• _Dataset extract_:
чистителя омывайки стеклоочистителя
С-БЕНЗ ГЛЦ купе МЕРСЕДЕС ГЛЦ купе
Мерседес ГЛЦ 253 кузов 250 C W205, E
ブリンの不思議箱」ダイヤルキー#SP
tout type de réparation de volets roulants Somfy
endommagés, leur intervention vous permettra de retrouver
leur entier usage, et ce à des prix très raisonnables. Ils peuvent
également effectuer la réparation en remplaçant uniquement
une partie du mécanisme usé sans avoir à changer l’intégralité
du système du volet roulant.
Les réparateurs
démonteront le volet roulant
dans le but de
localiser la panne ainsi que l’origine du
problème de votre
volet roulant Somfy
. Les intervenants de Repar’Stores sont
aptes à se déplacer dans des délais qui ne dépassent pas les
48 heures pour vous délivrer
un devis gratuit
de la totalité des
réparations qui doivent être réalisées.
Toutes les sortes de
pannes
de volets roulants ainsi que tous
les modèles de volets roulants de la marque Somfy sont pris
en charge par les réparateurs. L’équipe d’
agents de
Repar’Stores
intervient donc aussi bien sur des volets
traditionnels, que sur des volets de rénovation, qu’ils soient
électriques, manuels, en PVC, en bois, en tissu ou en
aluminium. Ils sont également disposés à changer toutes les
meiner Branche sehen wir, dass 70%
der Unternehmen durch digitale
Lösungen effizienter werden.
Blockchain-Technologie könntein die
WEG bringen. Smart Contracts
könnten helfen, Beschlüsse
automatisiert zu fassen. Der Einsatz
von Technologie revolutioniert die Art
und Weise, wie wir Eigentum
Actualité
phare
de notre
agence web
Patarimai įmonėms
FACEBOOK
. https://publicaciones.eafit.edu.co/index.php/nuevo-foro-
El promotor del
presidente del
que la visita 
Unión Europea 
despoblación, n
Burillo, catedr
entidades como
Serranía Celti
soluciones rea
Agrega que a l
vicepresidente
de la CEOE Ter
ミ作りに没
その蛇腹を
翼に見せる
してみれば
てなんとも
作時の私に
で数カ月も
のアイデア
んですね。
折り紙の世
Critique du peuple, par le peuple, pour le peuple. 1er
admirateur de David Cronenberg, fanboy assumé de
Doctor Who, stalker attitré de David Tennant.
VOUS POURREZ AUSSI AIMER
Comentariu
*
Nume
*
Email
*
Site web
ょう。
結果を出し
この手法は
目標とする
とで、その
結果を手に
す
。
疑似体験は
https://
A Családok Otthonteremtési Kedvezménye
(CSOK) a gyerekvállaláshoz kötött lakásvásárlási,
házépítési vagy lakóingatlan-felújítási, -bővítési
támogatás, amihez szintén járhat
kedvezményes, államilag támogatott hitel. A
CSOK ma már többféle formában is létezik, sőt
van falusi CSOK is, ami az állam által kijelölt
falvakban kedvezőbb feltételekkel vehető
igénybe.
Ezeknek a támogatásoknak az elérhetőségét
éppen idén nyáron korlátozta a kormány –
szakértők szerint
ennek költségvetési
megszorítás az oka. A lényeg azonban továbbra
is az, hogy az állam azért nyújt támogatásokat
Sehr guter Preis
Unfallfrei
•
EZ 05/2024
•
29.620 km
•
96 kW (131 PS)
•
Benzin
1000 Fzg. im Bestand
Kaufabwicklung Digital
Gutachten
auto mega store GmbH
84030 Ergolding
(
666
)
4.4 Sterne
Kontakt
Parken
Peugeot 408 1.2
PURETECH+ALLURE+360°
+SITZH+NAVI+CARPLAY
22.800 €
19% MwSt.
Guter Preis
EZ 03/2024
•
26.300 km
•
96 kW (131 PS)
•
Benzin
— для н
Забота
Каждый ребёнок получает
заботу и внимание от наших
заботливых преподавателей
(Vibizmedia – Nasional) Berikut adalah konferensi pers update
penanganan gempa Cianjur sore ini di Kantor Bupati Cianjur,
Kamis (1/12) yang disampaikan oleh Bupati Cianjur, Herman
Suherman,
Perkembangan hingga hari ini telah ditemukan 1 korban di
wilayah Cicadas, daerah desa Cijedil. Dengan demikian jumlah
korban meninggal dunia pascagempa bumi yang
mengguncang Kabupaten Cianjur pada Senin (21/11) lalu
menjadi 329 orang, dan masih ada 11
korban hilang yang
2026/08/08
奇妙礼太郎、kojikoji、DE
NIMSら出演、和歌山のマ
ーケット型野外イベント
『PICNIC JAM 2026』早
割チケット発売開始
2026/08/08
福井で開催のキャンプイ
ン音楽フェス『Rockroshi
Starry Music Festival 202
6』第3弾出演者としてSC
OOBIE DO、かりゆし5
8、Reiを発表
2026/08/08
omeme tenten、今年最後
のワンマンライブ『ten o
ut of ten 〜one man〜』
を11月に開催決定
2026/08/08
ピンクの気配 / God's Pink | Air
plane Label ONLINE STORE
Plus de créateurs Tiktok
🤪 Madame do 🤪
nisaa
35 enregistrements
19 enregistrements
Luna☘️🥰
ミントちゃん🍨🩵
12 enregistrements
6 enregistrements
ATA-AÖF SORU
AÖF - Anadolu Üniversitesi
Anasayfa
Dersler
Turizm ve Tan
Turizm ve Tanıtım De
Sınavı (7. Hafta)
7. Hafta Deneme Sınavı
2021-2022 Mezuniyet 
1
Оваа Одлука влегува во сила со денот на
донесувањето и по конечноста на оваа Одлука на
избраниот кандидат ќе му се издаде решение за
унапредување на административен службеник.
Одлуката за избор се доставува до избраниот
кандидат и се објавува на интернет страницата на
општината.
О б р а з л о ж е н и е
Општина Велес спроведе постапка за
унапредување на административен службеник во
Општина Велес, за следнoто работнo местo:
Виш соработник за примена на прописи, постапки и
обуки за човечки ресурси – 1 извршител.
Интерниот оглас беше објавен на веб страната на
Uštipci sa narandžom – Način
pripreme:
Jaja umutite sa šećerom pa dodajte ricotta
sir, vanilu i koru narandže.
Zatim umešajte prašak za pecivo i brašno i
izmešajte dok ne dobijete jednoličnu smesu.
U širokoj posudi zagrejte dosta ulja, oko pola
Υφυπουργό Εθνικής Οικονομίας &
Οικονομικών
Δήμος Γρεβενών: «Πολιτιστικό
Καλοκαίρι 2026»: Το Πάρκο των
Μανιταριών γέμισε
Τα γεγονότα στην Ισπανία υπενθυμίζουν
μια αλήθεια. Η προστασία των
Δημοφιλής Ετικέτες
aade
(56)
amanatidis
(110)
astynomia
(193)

• _Required work_:
Above are some records; copy each line there that contains "унапредување".

• _Task answer_:
унапредување на административен службеник.
унапредување на административен службеник во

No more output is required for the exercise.